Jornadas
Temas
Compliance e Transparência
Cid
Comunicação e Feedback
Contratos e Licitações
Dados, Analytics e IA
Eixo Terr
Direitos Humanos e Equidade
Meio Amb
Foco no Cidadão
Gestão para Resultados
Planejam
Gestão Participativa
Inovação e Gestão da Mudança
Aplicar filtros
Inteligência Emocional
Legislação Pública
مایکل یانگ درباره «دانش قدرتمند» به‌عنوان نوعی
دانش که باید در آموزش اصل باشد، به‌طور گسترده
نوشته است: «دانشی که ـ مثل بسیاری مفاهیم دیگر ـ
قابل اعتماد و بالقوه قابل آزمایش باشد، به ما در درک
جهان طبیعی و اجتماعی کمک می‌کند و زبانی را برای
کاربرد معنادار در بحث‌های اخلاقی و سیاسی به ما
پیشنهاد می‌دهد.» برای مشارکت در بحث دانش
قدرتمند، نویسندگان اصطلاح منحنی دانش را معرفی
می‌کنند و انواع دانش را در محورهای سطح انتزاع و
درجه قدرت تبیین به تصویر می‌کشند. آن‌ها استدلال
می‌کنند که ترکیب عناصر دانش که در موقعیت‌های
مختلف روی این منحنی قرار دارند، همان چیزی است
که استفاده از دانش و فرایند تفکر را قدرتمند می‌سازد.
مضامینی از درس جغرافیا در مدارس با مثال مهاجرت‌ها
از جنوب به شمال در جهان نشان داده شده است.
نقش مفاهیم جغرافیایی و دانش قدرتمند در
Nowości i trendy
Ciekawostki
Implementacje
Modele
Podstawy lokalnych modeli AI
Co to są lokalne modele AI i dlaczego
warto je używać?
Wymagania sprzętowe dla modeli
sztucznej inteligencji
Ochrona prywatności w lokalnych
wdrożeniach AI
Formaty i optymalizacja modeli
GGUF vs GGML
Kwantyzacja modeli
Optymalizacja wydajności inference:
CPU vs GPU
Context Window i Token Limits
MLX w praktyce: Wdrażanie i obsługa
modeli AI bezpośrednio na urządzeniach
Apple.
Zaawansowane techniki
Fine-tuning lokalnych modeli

---

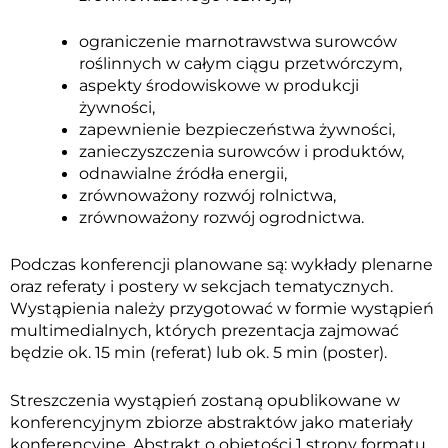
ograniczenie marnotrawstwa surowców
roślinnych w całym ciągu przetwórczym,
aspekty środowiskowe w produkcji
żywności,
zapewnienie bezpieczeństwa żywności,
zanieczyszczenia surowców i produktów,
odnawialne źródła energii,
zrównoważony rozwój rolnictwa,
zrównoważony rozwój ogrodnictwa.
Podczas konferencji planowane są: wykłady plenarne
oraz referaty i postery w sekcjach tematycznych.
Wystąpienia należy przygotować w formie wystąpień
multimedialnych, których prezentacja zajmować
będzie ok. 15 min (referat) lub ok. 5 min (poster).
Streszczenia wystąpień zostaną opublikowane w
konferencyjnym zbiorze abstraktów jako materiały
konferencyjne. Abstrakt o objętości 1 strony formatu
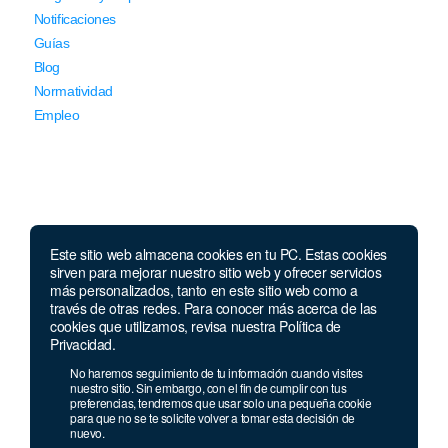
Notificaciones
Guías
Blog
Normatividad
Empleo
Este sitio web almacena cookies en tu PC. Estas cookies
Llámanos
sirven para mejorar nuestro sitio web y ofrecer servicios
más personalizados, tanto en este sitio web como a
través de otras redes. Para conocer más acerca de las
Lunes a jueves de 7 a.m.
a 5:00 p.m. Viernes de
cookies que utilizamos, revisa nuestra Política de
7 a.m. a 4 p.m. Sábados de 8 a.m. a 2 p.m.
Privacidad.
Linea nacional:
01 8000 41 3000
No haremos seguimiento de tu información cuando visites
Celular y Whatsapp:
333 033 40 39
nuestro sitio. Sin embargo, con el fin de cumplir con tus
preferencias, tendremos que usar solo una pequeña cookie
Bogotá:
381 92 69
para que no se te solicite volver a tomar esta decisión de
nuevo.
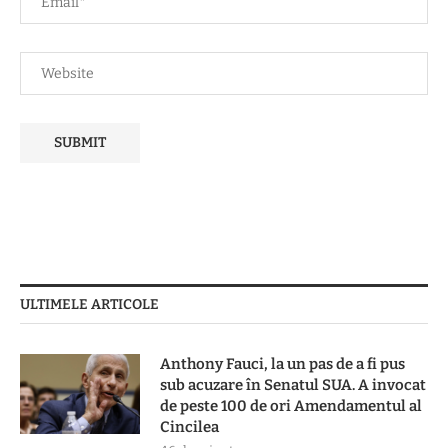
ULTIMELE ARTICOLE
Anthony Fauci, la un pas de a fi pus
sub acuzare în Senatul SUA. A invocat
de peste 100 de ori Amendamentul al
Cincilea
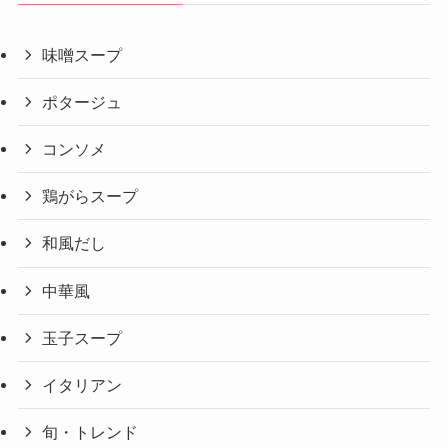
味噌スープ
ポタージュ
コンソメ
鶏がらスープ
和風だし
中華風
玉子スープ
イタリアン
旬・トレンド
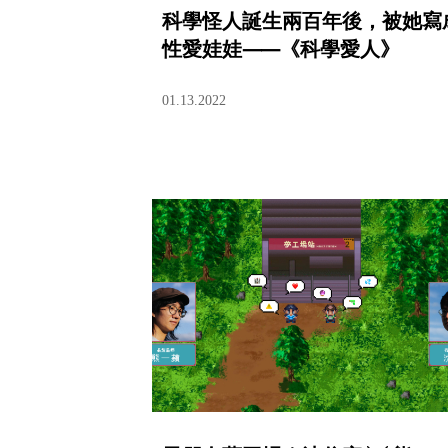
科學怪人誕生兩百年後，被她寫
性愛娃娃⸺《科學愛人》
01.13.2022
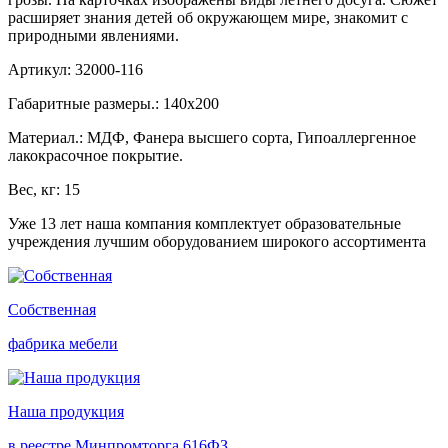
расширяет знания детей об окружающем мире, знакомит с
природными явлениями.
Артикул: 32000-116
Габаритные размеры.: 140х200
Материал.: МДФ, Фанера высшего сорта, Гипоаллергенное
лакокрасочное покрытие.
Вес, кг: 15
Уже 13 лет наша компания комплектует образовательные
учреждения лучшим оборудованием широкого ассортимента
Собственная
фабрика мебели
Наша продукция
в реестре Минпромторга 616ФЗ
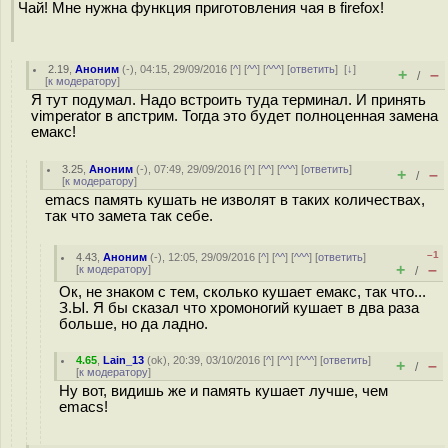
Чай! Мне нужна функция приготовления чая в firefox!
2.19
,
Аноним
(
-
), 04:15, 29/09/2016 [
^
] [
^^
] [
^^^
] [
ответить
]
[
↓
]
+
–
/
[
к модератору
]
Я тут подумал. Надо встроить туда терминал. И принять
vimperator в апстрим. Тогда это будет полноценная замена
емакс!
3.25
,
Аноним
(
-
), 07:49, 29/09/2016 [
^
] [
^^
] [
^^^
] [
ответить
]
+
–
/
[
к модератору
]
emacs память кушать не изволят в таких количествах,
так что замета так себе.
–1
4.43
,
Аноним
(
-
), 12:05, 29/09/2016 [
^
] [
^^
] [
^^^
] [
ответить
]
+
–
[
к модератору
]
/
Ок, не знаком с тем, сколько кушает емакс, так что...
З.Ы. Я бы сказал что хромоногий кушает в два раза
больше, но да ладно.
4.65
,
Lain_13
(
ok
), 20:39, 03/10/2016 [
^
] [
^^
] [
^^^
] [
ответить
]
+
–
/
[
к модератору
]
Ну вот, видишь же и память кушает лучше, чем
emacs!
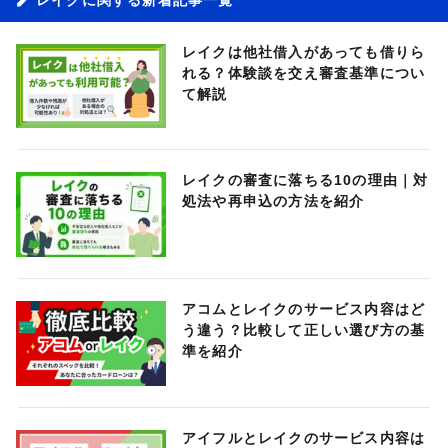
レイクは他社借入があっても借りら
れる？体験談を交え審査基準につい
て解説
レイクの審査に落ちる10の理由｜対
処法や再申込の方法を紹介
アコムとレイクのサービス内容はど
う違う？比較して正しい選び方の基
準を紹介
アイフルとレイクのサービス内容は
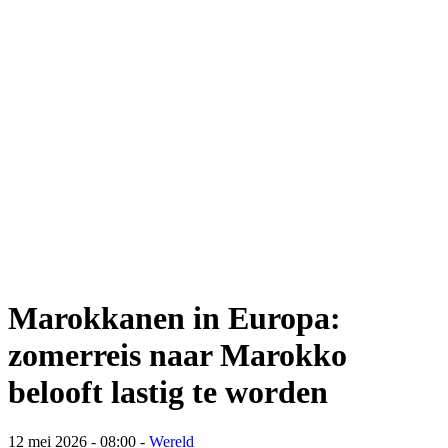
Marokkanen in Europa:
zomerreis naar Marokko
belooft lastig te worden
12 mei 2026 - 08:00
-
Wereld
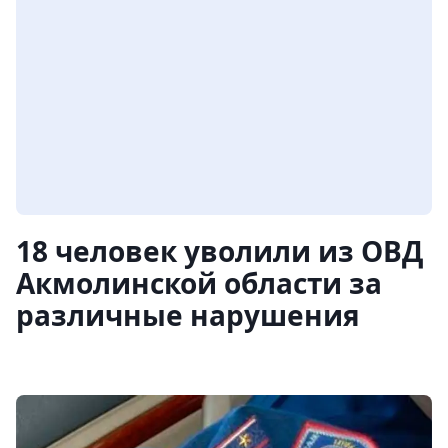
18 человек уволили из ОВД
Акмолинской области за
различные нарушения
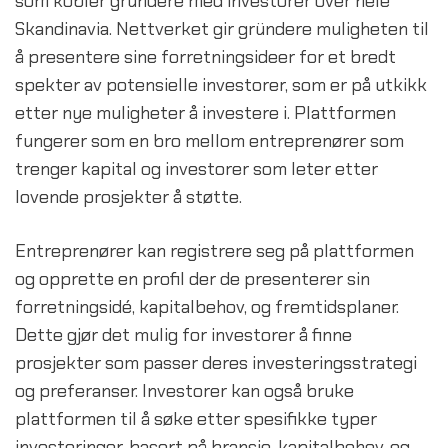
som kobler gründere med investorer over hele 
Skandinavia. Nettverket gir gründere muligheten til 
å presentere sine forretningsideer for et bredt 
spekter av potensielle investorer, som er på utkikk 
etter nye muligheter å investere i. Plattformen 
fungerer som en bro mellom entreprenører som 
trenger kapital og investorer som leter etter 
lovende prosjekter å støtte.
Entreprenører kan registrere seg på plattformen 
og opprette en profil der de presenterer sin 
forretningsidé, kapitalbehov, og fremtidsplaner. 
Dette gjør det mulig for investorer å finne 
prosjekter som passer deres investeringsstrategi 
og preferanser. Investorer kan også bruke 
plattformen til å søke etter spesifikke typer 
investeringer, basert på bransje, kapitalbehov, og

==

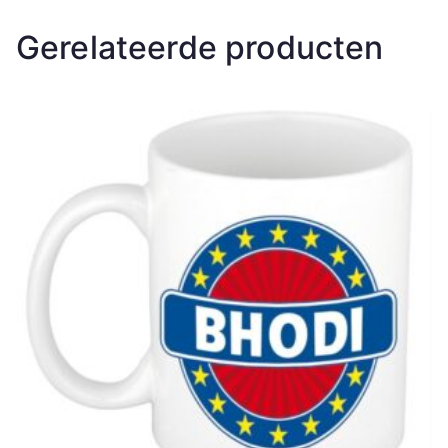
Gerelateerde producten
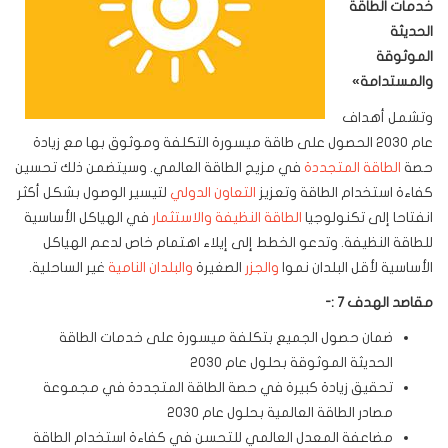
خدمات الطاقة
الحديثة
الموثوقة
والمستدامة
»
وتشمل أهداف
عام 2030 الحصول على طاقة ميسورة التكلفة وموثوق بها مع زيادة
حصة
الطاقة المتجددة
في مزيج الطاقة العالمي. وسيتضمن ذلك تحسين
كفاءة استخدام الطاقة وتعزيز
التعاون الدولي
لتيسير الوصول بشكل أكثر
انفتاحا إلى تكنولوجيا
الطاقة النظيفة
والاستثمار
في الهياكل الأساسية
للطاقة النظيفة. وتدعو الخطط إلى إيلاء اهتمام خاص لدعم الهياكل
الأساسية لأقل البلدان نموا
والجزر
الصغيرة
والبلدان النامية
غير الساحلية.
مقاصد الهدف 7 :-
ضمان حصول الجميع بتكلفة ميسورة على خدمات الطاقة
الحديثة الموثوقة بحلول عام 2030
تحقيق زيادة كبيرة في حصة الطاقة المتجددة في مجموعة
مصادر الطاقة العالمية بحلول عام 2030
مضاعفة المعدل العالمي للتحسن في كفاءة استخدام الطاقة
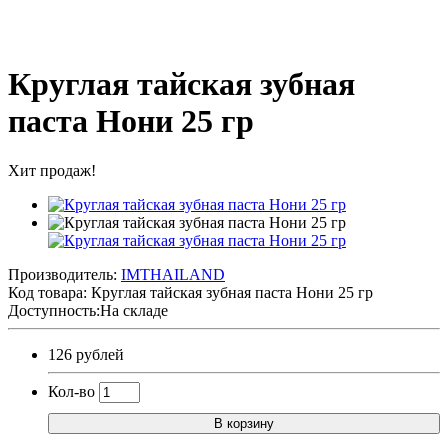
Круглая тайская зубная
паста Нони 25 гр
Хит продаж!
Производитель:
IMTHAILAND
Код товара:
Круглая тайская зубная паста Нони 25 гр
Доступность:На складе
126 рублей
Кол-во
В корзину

_WHAT IS BEING ASKED_. Write out only the lines that run from the line containing "Comunicação e Feedback" through the line containing "مفاهیم دیگر ـ", both included, exactly as they appear above.

_EXERCISE SOLUTION_.
Comunicação e Feedback
Contratos e Licitações
Dados, Analytics e IA
Eixo Terr
Direitos Humanos e Equidade
Meio Amb
Foco no Cidadão
Gestão para Resultados
Planejam
Gestão Participativa
Inovação e Gestão da Mudança
Aplicar filtros
Inteligência Emocional
Legislação Pública
مایکل یانگ درباره «دانش قدرتمند» به‌عنوان نوعی
دانش که باید در آموزش اصل باشد، به‌طور گسترده
نوشته است: «دانشی که ـ مثل بسیاری مفاهیم دیگر ـ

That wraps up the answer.